### PROBLEM TO WORK ON
Copy every entry exactly as it reads and exclude whatever pictures appear.

### DATASET ENTRIES
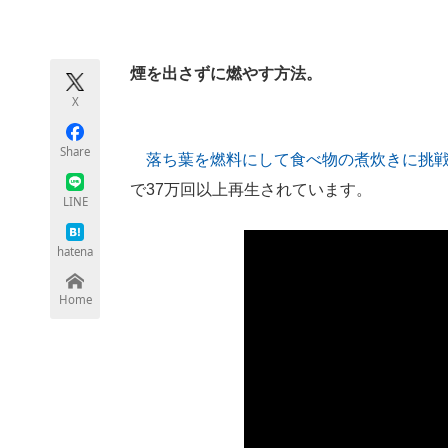
モノづくり技術者専門サイト
エレクトロ
煙を出さずに燃やす方法。
X
ちょっと気になるネットの話題
Share
落ち葉を燃料にして食べ物の煮炊きに挑
で37万回以上再生されています。
LINE
hatena
Home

### SOLUTION TO THIS TASK
モノづくり技術者専門サイト
エレクトロ
煙を出さずに燃やす方法。
X
ちょっと気になるネットの話題
Share
落ち葉を燃料にして食べ物の煮炊きに挑
で37万回以上再生されています。
LINE
hatena
Home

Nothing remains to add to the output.